Ryan Gander, As It Presents Itself -Somewhere Vague, 2008. Image: Simon Steven.

Ryan Gander
As it Presents Itself – Somewhere Vague

Saturday 5 April – Sunday 6 July 2008
10:00—18:00

As it presents itself was a video installation by Ryan Gander, which exploited the medium of Plasticine animation. The work brings together characters based on the comedian Spike Milligan; curator Matthew Higgs; Mrs Frances Gander (the mother of the artist); the Lumière Brothers, Auguste and Louis, (who were amongst the earliest film-makers), as well as a generic animator’s armature. The characters seem to be auditioning for a piano piece, but they appear nervous and unsure of themselves and their reasons for being on stage.

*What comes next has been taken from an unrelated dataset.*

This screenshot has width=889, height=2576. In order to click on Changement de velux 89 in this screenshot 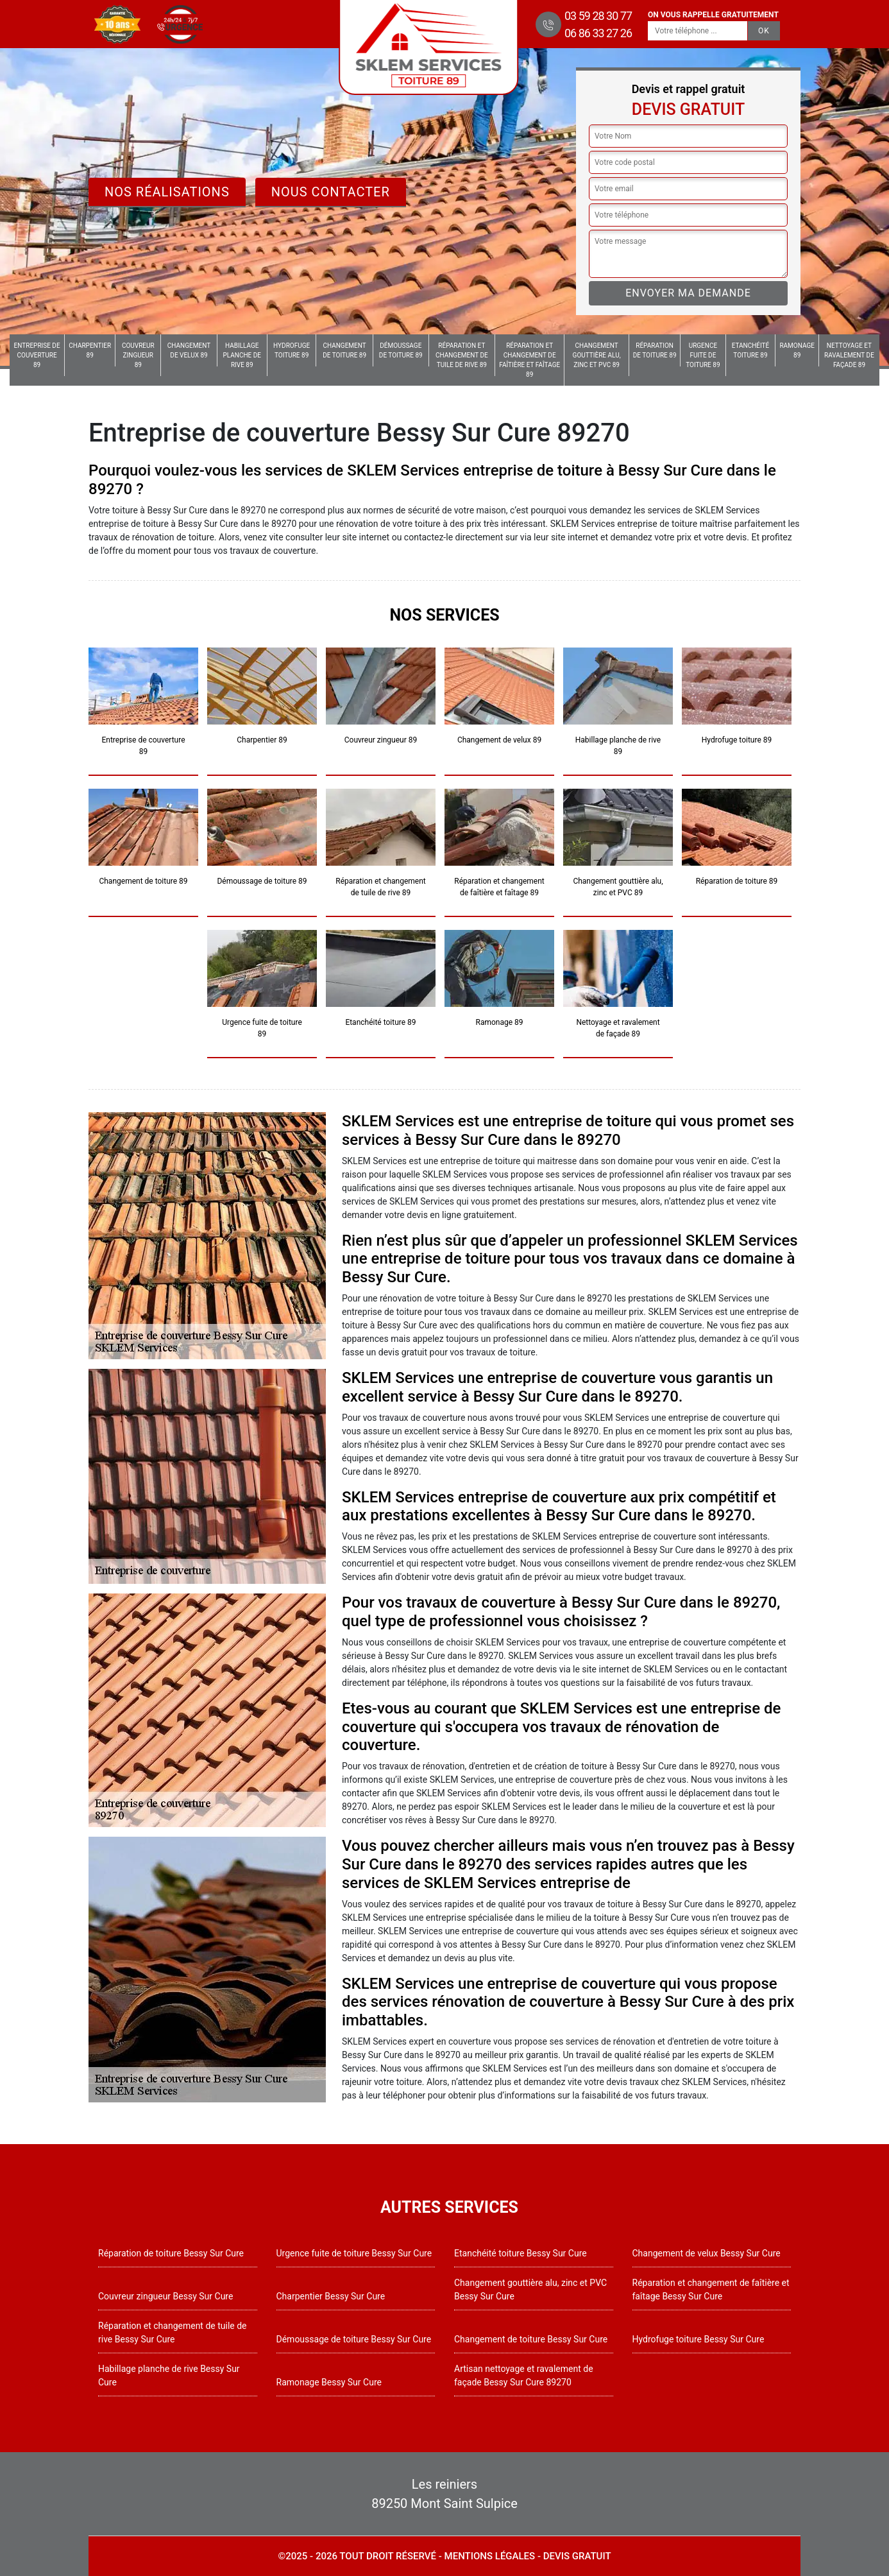 , I will do `click(188, 350)`.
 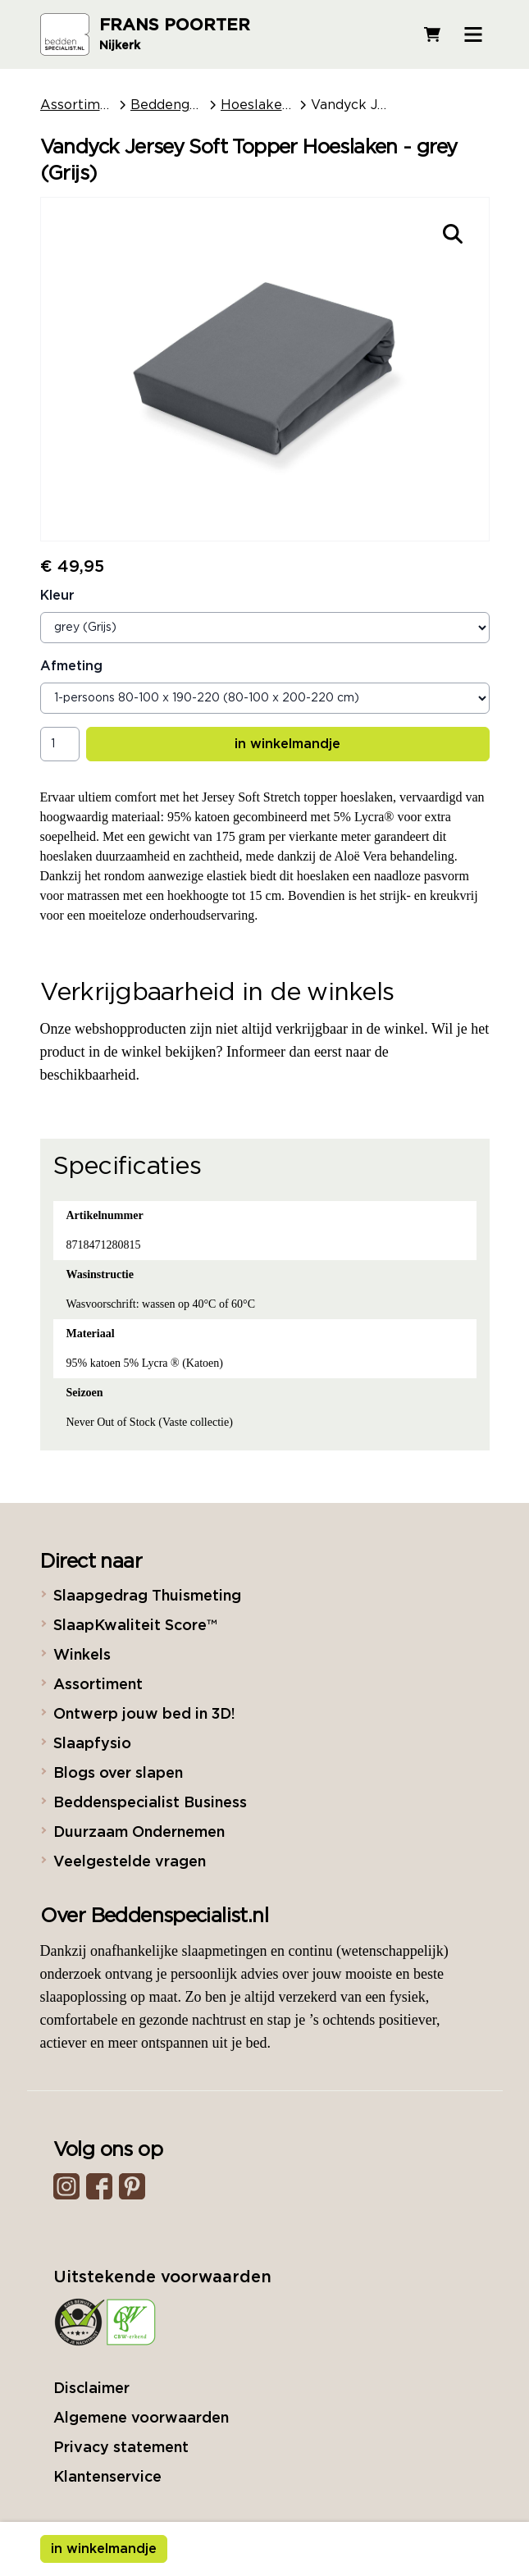 I want to click on Afmeting, so click(x=71, y=666).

As viewers, we are put into the position of a spectator within a gallery, within a film and in turn within the auditorium of a theatre. There is a tongue in cheek contradiction within the action and the narration; between the staged, the unstaged and the upstaged; the directed and the happenstance. As an investigation into the notion of entertainment, the work is an attempt to look at the relationship between performer and spectator and to rigorously discuss stereotypes within performing art.

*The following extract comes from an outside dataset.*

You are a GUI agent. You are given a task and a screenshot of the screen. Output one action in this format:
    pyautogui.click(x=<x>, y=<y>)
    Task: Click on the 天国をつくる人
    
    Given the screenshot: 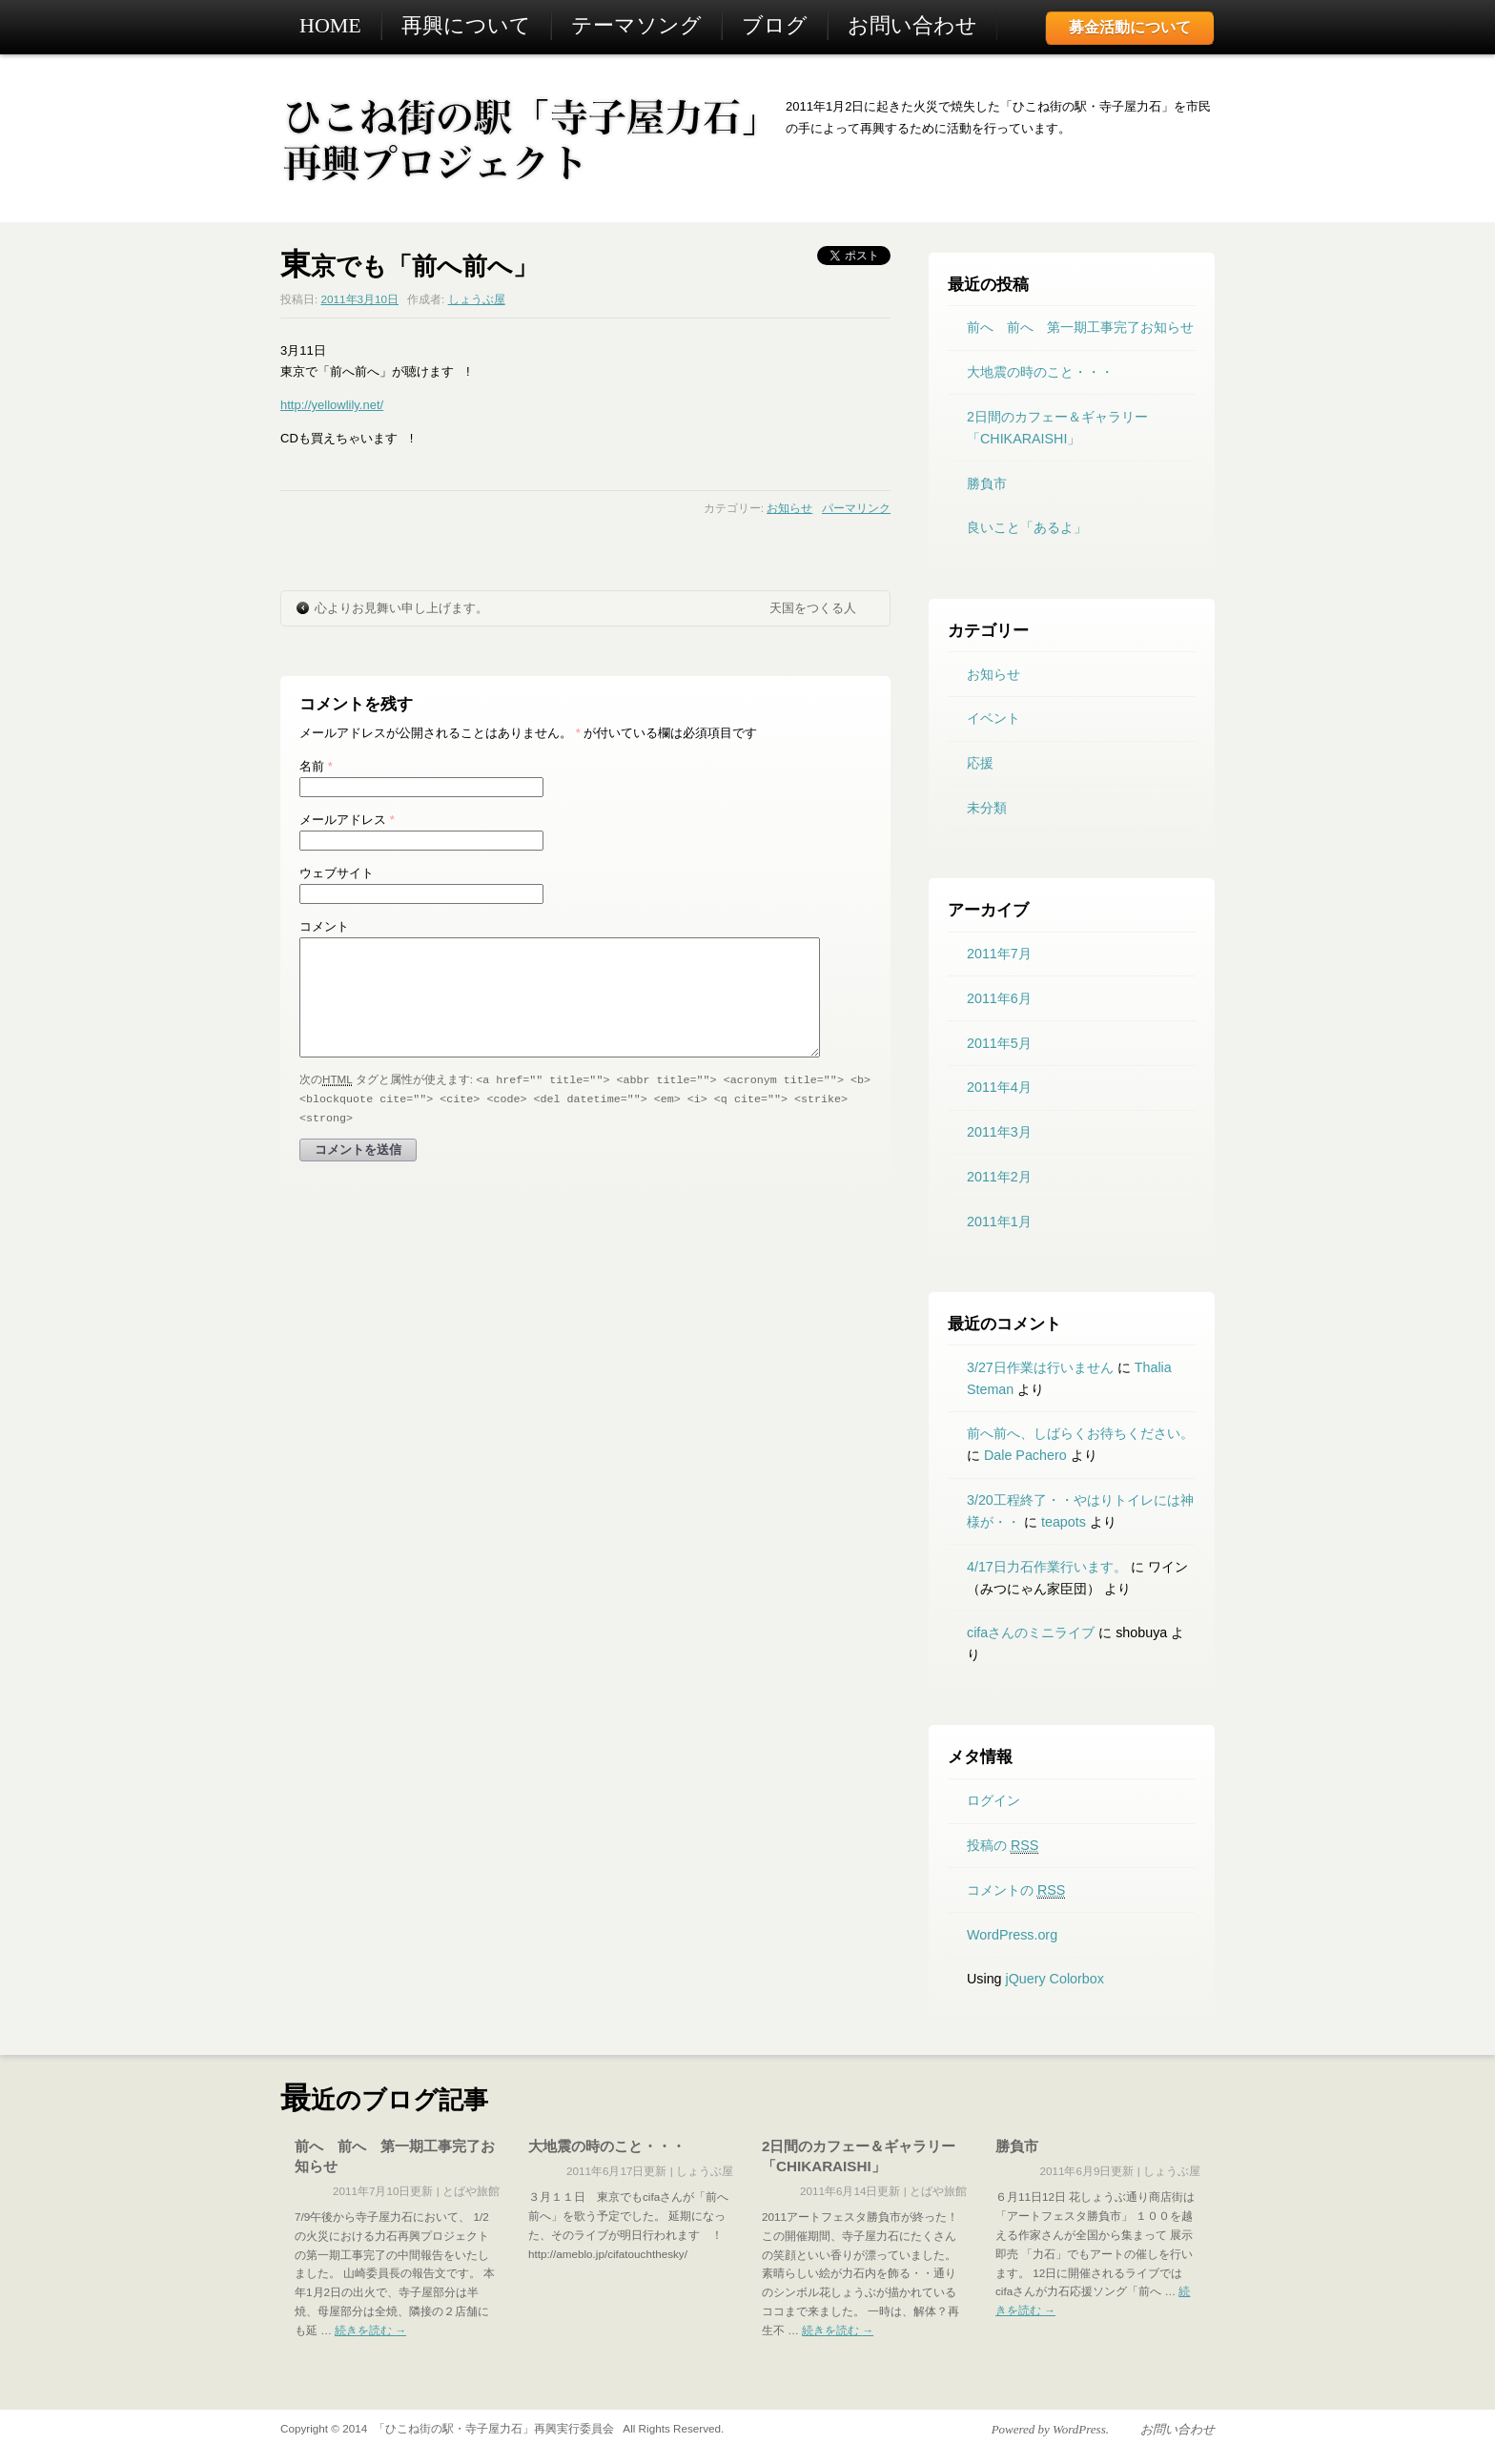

Richard Briers provides a voiceover that acts as the work’s narration from the perspective of the characters involved, which also questions the intentions of the work. This rambling, questioning voiceover mirrors our own uncertainty as spectators. The characters seem to be in search of an author and meaning, lost in a theatrical loop. The work is subtle and understated; as funny as it is unsettling.